■ WHAT TO DO ■
Set down, exactly as they stand, the lines from the one containing "Вы также смотрели" through the last line of the records below, leaving every picture out.

Extracted page text data
====

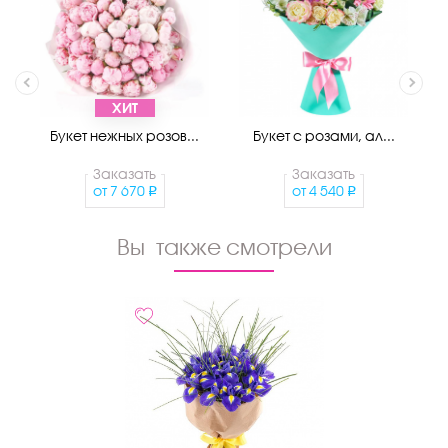
ХИТ
Букет нежных розов...
Букет с розами, ал...
Заказать
Заказать
от
7 670
от
4 540
Вы также смотрели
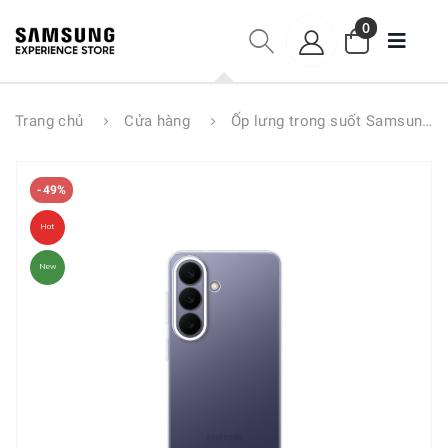
0
Trang chủ
Cửa hàng
Ốp lưng trong suốt Samsung S26 I S26+
-49%
Hot
New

====

■ RESULT OF THIS EXERCISE ■
Вы также смотрели
0
Trang chủ
Cửa hàng
Ốp lưng trong suốt Samsung S26 I S26+
-49%
Hot
New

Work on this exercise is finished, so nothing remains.